## What is expected
No pictures belong in the answer. Repeat all the entries exactly.

**** Given data

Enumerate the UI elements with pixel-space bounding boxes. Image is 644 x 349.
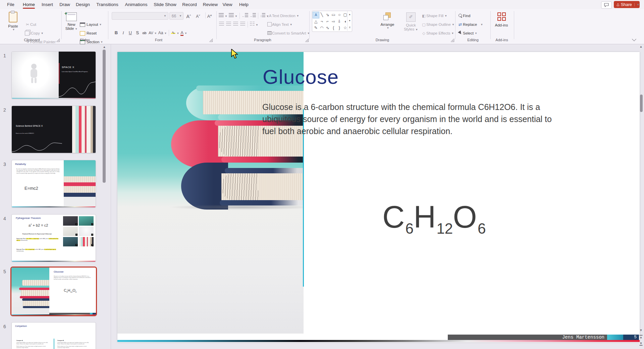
reset-button[interactable]: Reset — [80, 30, 97, 37]
slide-body-text[interactable]: Glucose is a 6-carbon structure with the… — [262, 101, 561, 137]
justify-button[interactable] — [240, 21, 246, 28]
bold-button[interactable]: B — [113, 30, 119, 36]
font-dialog-launcher[interactable] — [209, 39, 213, 42]
align-left-button[interactable] — [219, 21, 224, 28]
addins-button[interactable]: Add-ins — [492, 10, 511, 37]
replace-button[interactable]: ⇄Replace▼ — [458, 21, 483, 28]
layout-button[interactable]: Layout▼ — [80, 21, 102, 28]
thumbnail-slide-3[interactable]: E=mc2 Relativity E = mc2, an equation in… — [11, 160, 96, 208]
shape-outline-button[interactable]: ▢Shape Outline▼ — [421, 21, 454, 28]
font-size-combobox[interactable]: 66▼ — [169, 12, 183, 20]
thumb4-subscript-text: Subscript: Press Ctrl + = (equal sign) a… — [16, 249, 59, 252]
canvas-scrollbar-up-icon[interactable]: ▲ — [640, 45, 643, 48]
share-dropdown-chevron-icon[interactable]: ▼ — [634, 3, 640, 6]
sub-hl2: ⌘ and the Equal sign (=) — [44, 249, 56, 250]
columns-button[interactable]: ▼ — [250, 21, 258, 28]
shapes-scroll-down-icon[interactable]: ▼ — [348, 19, 351, 22]
thumbnail-slide-4[interactable]: Pythagorean Theorem a2 + b2 = c2 Keyboar… — [11, 214, 96, 262]
shape-rectangle-icon[interactable]: ▭ — [331, 12, 337, 18]
increase-indent-icon — [253, 13, 256, 17]
text-direction-button[interactable]: ↓AText Direction▼ — [267, 12, 299, 19]
slide-canvas[interactable]: Glucose Glucose is a 6-carbon structure … — [117, 52, 640, 342]
share-button[interactable]: Share ▼ — [614, 1, 640, 8]
thumb4-photo-grid: 1 2 3 4 5 6 — [63, 216, 94, 246]
chemical-formula[interactable]: C6H12O6 — [382, 199, 486, 237]
font-name-combobox[interactable]: ▼ — [112, 12, 168, 20]
numbering-button[interactable]: ▼ — [229, 12, 237, 19]
canvas-scrollbar-thumb[interactable] — [640, 95, 643, 112]
change-case-button[interactable]: Aa▼ — [158, 30, 167, 36]
grow-font-button[interactable]: A˄ — [185, 12, 192, 19]
shapes-more-icon[interactable]: ⊻ — [349, 26, 351, 29]
bullets-button[interactable]: ▼ — [219, 12, 227, 19]
comments-button[interactable] — [601, 1, 612, 9]
shrink-font-button[interactable]: A˅ — [195, 12, 202, 19]
convert-to-smartart-button[interactable]: Convert to SmartArt▼ — [267, 30, 310, 37]
select-button[interactable]: Select▼ — [458, 30, 477, 37]
shapes-scroll-up-icon[interactable]: ▲ — [348, 13, 351, 15]
shape-triangle-icon[interactable]: △ — [313, 18, 319, 24]
strikethrough-button[interactable]: ab — [142, 30, 147, 36]
shape-arc-icon[interactable]: ◠ — [319, 25, 325, 31]
font-color-button[interactable]: A▼ — [180, 30, 187, 36]
find-button[interactable]: Find — [458, 12, 470, 19]
align-center-button[interactable] — [226, 21, 231, 28]
clipboard-dialog-launcher[interactable] — [56, 39, 60, 42]
slide-title[interactable]: Glucose — [263, 65, 339, 89]
paragraph-dialog-launcher[interactable] — [305, 39, 309, 42]
collapse-ribbon-button[interactable] — [633, 36, 637, 41]
character-spacing-button[interactable]: AV▼ — [149, 30, 157, 36]
previous-slide-button[interactable]: ▲ — [640, 335, 643, 339]
shape-oval-icon[interactable]: ○ — [336, 12, 342, 18]
menu-home[interactable]: Home — [20, 0, 38, 9]
increase-indent-button[interactable]: → — [250, 12, 256, 19]
thumbnail-scrollbar-thumb[interactable] — [103, 50, 106, 183]
menu-transitions[interactable]: Transitions — [94, 0, 121, 9]
thumbnail-slide-5-selected[interactable]: Glucose Glucose is a 6-carbon structure … — [10, 267, 97, 316]
shape-line-icon[interactable]: ╲ — [319, 12, 325, 18]
menu-view[interactable]: View — [220, 0, 235, 9]
shape-textbox-icon[interactable]: A — [313, 12, 319, 18]
menu-help[interactable]: Help — [236, 0, 251, 9]
thumbnail-scrollbar-up-icon[interactable]: ▲ — [103, 45, 106, 49]
italic-button[interactable]: I — [120, 30, 126, 36]
menu-slide-show[interactable]: Slide Show — [151, 0, 179, 9]
quick-styles-button[interactable]: ✐ Quick Styles▼ — [402, 10, 420, 37]
arrange-button[interactable]: Arrange ▼ — [378, 10, 396, 37]
shape-down-arrow-icon[interactable]: ⇩ — [336, 18, 342, 24]
menu-draw[interactable]: Draw — [57, 0, 73, 9]
thumbnail-slide-1[interactable]: SPACE X Learn about Space X and Elon Mus… — [11, 51, 96, 99]
menu-design[interactable]: Design — [73, 0, 93, 9]
new-slide-button[interactable]: + New Slide▼ — [62, 10, 80, 37]
menu-insert[interactable]: Insert — [39, 0, 56, 9]
highlight-color-button[interactable]: ✎▼ — [171, 30, 179, 36]
canvas-scrollbar-down-icon[interactable]: ▼ — [640, 329, 643, 332]
copy-button[interactable]: Copy▼ — [25, 30, 44, 37]
align-text-button[interactable]: Align Text▼ — [267, 21, 292, 28]
clear-formatting-button[interactable]: A⌀ — [206, 12, 213, 19]
menu-record[interactable]: Record — [179, 0, 200, 9]
cut-button[interactable]: ✂Cut — [25, 21, 36, 28]
shape-elbow-arrow-icon[interactable]: ¬ — [325, 18, 331, 24]
menu-animations[interactable]: Animations — [122, 0, 150, 9]
thumbnail-slide-2[interactable]: Science Behind SPACE X How to see the ne… — [11, 106, 96, 153]
shape-right-arrow-icon[interactable]: ⇨ — [331, 18, 337, 24]
shape-scribble-icon[interactable]: ✎ — [313, 25, 319, 31]
decrease-indent-button[interactable]: ← — [242, 12, 248, 19]
shape-left-brace-icon[interactable]: { — [331, 25, 337, 31]
menu-file[interactable]: File — [4, 0, 17, 9]
text-shadow-button[interactable]: S — [135, 30, 140, 36]
shape-elbow-connector-icon[interactable]: ¬ — [319, 18, 325, 24]
underline-button[interactable]: U — [127, 30, 133, 36]
thumbnail-slide-6[interactable]: Comparison Compare A Lorem Ipsum Nulla a… — [11, 322, 96, 349]
drawing-dialog-launcher[interactable] — [451, 39, 454, 42]
menu-review[interactable]: Review — [200, 0, 220, 9]
next-slide-button[interactable]: ▼ — [640, 342, 643, 346]
align-right-button[interactable] — [233, 21, 238, 28]
shape-right-brace-icon[interactable]: } — [336, 25, 342, 31]
shape-effects-button[interactable]: ◇Shape Effects▼ — [421, 30, 454, 37]
shape-fill-button[interactable]: ◧Shape Fill▼ — [421, 12, 447, 19]
paste-button[interactable]: Paste ▼ — [4, 10, 22, 37]
shape-curve-icon[interactable]: ∿ — [325, 25, 331, 31]
shape-arrow-line-icon[interactable]: ⇘ — [325, 12, 331, 18]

********

## Reply to the exercise
Enumerate the UI elements with pixel-space bounding boxes. Image is 644 x 349.
reset-button[interactable]: Reset — [80, 30, 97, 37]
slide-body-text[interactable]: Glucose is a 6-carbon structure with the… — [262, 101, 561, 137]
justify-button[interactable] — [240, 21, 246, 28]
bold-button[interactable]: B — [113, 30, 119, 36]
font-dialog-launcher[interactable] — [209, 39, 213, 42]
align-left-button[interactable] — [219, 21, 224, 28]
addins-button[interactable]: Add-ins — [492, 10, 511, 37]
replace-button[interactable]: ⇄Replace▼ — [458, 21, 483, 28]
layout-button[interactable]: Layout▼ — [80, 21, 102, 28]
thumbnail-slide-3[interactable]: E=mc2 Relativity E = mc2, an equation in… — [11, 160, 96, 208]
shape-outline-button[interactable]: ▢Shape Outline▼ — [421, 21, 454, 28]
font-size-combobox[interactable]: 66▼ — [169, 12, 183, 20]
thumb4-subscript-text: Subscript: Press Ctrl + = (equal sign) a… — [16, 249, 59, 252]
canvas-scrollbar-up-icon[interactable]: ▲ — [640, 45, 643, 48]
share-dropdown-chevron-icon[interactable]: ▼ — [634, 3, 640, 6]
sub-hl2: ⌘ and the Equal sign (=) — [44, 249, 56, 250]
columns-button[interactable]: ▼ — [250, 21, 258, 28]
shapes-scroll-down-icon[interactable]: ▼ — [348, 19, 351, 22]
thumbnail-slide-4[interactable]: Pythagorean Theorem a2 + b2 = c2 Keyboar… — [11, 214, 96, 262]
shape-rectangle-icon[interactable]: ▭ — [331, 12, 337, 18]
increase-indent-icon — [253, 13, 256, 17]
text-direction-button[interactable]: ↓AText Direction▼ — [267, 12, 299, 19]
slide-canvas[interactable]: Glucose Glucose is a 6-carbon structure … — [117, 52, 640, 342]
share-button[interactable]: Share ▼ — [614, 1, 640, 8]
thumb4-photo-grid: 1 2 3 4 5 6 — [63, 216, 94, 246]
chemical-formula[interactable]: C6H12O6 — [382, 199, 486, 237]
font-name-combobox[interactable]: ▼ — [112, 12, 168, 20]
numbering-button[interactable]: ▼ — [229, 12, 237, 19]
canvas-scrollbar-thumb[interactable] — [640, 95, 643, 112]
change-case-button[interactable]: Aa▼ — [158, 30, 167, 36]
grow-font-button[interactable]: A˄ — [185, 12, 192, 19]
shapes-more-icon[interactable]: ⊻ — [349, 26, 351, 29]
bullets-button[interactable]: ▼ — [219, 12, 227, 19]
comments-button[interactable] — [601, 1, 612, 9]
shrink-font-button[interactable]: A˅ — [195, 12, 202, 19]
convert-to-smartart-button[interactable]: Convert to SmartArt▼ — [267, 30, 310, 37]
select-button[interactable]: Select▼ — [458, 30, 477, 37]
shapes-scroll-up-icon[interactable]: ▲ — [348, 13, 351, 15]
shape-triangle-icon[interactable]: △ — [313, 18, 319, 24]
strikethrough-button[interactable]: ab — [142, 30, 147, 36]
shape-arc-icon[interactable]: ◠ — [319, 25, 325, 31]
font-color-button[interactable]: A▼ — [180, 30, 187, 36]
find-button[interactable]: Find — [458, 12, 470, 19]
align-center-button[interactable] — [226, 21, 231, 28]
clipboard-dialog-launcher[interactable] — [56, 39, 60, 42]
slide-title[interactable]: Glucose — [263, 65, 339, 89]
paragraph-dialog-launcher[interactable] — [305, 39, 309, 42]
collapse-ribbon-button[interactable] — [633, 36, 637, 41]
character-spacing-button[interactable]: AV▼ — [149, 30, 157, 36]
previous-slide-button[interactable]: ▲ — [640, 335, 643, 339]
shape-oval-icon[interactable]: ○ — [336, 12, 342, 18]
menu-home[interactable]: Home — [20, 0, 38, 9]
increase-indent-button[interactable]: → — [250, 12, 256, 19]
thumbnail-scrollbar-thumb[interactable] — [103, 50, 106, 183]
menu-transitions[interactable]: Transitions — [94, 0, 121, 9]
thumbnail-slide-5-selected[interactable]: Glucose Glucose is a 6-carbon structure … — [10, 267, 97, 316]
shape-line-icon[interactable]: ╲ — [319, 12, 325, 18]
menu-view[interactable]: View — [220, 0, 235, 9]
shape-textbox-icon[interactable]: A — [313, 12, 319, 18]
menu-help[interactable]: Help — [236, 0, 251, 9]
thumbnail-scrollbar-up-icon[interactable]: ▲ — [103, 45, 106, 49]
italic-button[interactable]: I — [120, 30, 126, 36]
menu-slide-show[interactable]: Slide Show — [151, 0, 179, 9]
quick-styles-button[interactable]: ✐ Quick Styles▼ — [402, 10, 420, 37]
arrange-button[interactable]: Arrange ▼ — [378, 10, 396, 37]
shape-down-arrow-icon[interactable]: ⇩ — [336, 18, 342, 24]
menu-draw[interactable]: Draw — [57, 0, 73, 9]
thumbnail-slide-1[interactable]: SPACE X Learn about Space X and Elon Mus… — [11, 51, 96, 99]
menu-design[interactable]: Design — [73, 0, 93, 9]
new-slide-button[interactable]: + New Slide▼ — [62, 10, 80, 37]
menu-insert[interactable]: Insert — [39, 0, 56, 9]
highlight-color-button[interactable]: ✎▼ — [171, 30, 179, 36]
canvas-scrollbar-down-icon[interactable]: ▼ — [640, 329, 643, 332]
copy-button[interactable]: Copy▼ — [25, 30, 44, 37]
align-text-button[interactable]: Align Text▼ — [267, 21, 292, 28]
clear-formatting-button[interactable]: A⌀ — [206, 12, 213, 19]
menu-record[interactable]: Record — [179, 0, 200, 9]
cut-button[interactable]: ✂Cut — [25, 21, 36, 28]
shape-elbow-arrow-icon[interactable]: ¬ — [325, 18, 331, 24]
menu-animations[interactable]: Animations — [122, 0, 150, 9]
thumbnail-slide-2[interactable]: Science Behind SPACE X How to see the ne… — [11, 106, 96, 153]
shape-right-arrow-icon[interactable]: ⇨ — [331, 18, 337, 24]
shape-scribble-icon[interactable]: ✎ — [313, 25, 319, 31]
decrease-indent-button[interactable]: ← — [242, 12, 248, 19]
shape-left-brace-icon[interactable]: { — [331, 25, 337, 31]
menu-file[interactable]: File — [4, 0, 17, 9]
text-shadow-button[interactable]: S — [135, 30, 140, 36]
shape-elbow-connector-icon[interactable]: ¬ — [319, 18, 325, 24]
underline-button[interactable]: U — [127, 30, 133, 36]
thumbnail-slide-6[interactable]: Comparison Compare A Lorem Ipsum Nulla a… — [11, 322, 96, 349]
drawing-dialog-launcher[interactable] — [451, 39, 454, 42]
menu-review[interactable]: Review — [200, 0, 220, 9]
next-slide-button[interactable]: ▼ — [640, 342, 643, 346]
align-right-button[interactable] — [233, 21, 238, 28]
shape-right-brace-icon[interactable]: } — [336, 25, 342, 31]
shape-effects-button[interactable]: ◇Shape Effects▼ — [421, 30, 454, 37]
shape-fill-button[interactable]: ◧Shape Fill▼ — [421, 12, 447, 19]
paste-button[interactable]: Paste ▼ — [4, 10, 22, 37]
shape-curve-icon[interactable]: ∿ — [325, 25, 331, 31]
shape-arrow-line-icon[interactable]: ⇘ — [325, 12, 331, 18]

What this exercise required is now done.